CREATE TABLE IF NOT EXISTS placed_bets (
idempotency_key TEXT PRIMARY KEY,
game_id TEXT NOT NULL,
side TEXT NOT NULL,
size REAL NOT NULL,
odds INTEGER NOT NULL,
status TEXT NOT NULL,
placed_at TEXT NOT NULL
)
""")
def place_bet(self, game_id: str, side: str,
size: float, odds: int) -> Dict:
"""Place a bet with duplicate prevention."""
key = f"{game_id}_{side}_{size}_{odds}"
with sqlite3.connect(self.db_path) as conn:
existing = conn.execute(
"SELECT * FROM placed_bets WHERE idempotency_key = ?",
(key,),
).fetchone()
if existing:
return {"status": "duplicate_prevented", "key": key}
conn.execute(
"""INSERT INTO placed_bets
(idempotency_key, game_id, side, size, odds,
status, placed_at)
VALUES (?, ?, ?, ?, ?, ?, ?)""",
(key, game_id, side, size, odds,
"placed", datetime.utcnow().isoformat()),
)
return {"status": "placed", "key": key}
Scenario 5: Cascading Failure from Disk Space Exhaustion
What Happened
The server's disk filled up because the logging system was writing verbose DEBUG-level logs without rotation. When the disk was full, SQLite could no longer write to the feature store, causing the feature computation job to fail. The prediction job detected missing features and entered degraded mode, but a bug in the degraded-mode logic caused it to use default feature values (all zeros) instead of skipping the predictions entirely. These zero-feature predictions produced near-random probabilities, which the execution engine evaluated as having small but positive edge on several games.
Remediation
- Log rotation: Implemented logrotate with a maximum of 500 MB of log files, rotated daily.

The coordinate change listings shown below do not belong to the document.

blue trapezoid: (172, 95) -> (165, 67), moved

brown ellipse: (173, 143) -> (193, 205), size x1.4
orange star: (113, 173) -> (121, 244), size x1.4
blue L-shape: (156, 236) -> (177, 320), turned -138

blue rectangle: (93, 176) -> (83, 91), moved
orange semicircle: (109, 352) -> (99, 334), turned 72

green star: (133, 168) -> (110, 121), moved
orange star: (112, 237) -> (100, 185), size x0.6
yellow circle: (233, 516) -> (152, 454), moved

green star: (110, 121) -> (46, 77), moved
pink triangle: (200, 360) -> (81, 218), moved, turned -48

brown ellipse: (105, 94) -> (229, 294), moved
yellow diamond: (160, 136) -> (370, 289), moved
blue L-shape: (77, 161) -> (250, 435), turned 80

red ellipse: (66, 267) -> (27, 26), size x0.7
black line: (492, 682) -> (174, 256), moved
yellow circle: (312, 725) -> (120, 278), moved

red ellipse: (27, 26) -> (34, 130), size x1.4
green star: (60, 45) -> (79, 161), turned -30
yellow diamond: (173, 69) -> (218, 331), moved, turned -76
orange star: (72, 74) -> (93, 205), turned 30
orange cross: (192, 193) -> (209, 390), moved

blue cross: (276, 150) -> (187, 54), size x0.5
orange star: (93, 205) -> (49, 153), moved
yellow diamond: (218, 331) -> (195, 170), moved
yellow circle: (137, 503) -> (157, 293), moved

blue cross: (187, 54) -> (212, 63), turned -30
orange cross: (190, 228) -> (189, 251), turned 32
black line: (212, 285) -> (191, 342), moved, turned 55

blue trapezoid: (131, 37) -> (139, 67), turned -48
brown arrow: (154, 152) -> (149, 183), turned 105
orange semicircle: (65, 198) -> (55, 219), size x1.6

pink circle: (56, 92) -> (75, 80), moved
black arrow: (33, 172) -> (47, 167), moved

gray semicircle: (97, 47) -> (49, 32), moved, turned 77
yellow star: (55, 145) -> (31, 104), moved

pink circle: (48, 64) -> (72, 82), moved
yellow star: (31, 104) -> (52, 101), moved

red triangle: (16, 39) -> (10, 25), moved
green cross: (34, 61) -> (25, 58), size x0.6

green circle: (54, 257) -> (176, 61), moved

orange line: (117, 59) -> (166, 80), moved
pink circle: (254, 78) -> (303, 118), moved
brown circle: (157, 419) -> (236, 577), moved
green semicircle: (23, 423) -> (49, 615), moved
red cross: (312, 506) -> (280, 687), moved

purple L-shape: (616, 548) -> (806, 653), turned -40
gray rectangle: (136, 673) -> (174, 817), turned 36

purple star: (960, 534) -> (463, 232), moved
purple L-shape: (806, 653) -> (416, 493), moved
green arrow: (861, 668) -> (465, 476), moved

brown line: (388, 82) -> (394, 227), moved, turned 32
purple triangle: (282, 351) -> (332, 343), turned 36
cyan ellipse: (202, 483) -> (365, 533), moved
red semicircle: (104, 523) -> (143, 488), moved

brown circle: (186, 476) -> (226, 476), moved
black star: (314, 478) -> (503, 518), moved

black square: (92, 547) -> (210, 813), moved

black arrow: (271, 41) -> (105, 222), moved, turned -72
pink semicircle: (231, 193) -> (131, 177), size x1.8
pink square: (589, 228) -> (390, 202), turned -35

- Disk space monitor: Added a system-level check that alerts when disk usage exceeds 80% and halts all write operations at 95%.
- Degraded mode fix: The degraded-mode logic was fixed to require at least 80% of features to be non-null before generating predictions. Missing features below this threshold result in a full pipeline halt with an alert.
Resilience Checklist
Based on these five scenarios, every betting pipeline should implement:
- Data freshness gates that prevent predictions when input data is stale
- Temporal correctness tests that verify no feature uses future data
- Pre-execution odds verification that confirms prices have not moved
- Idempotency keys on bet placement to prevent duplicates
- PSI-based drift detection on all features with automated retraining triggers
- Calibration monitoring with rolling ECE computation
- Log rotation and disk space monitoring
- Graceful degradation with explicit thresholds for minimum data quality
- Backtest sanity checks that flag suspiciously good improvements
- Kill switches that halt all betting when anomalies are detected
Exercises for the Reader
-
Implement a complete circuit-breaker pattern for the odds data provider that transitions between Closed, Open, and Half-Open states based on consecutive failure counts.
-
Build a "chaos testing" framework that randomly injects failures (stale data, missing features, API timeouts) into the pipeline and verifies that each failure is detected and handled correctly.
-
Design a post-mortem template for pipeline failures that captures: timeline of events, root cause, impact (financial and operational), detection latency, and preventive measures. Apply it to a hypothetical scenario where the model serves predictions using a model artifact from a different sport.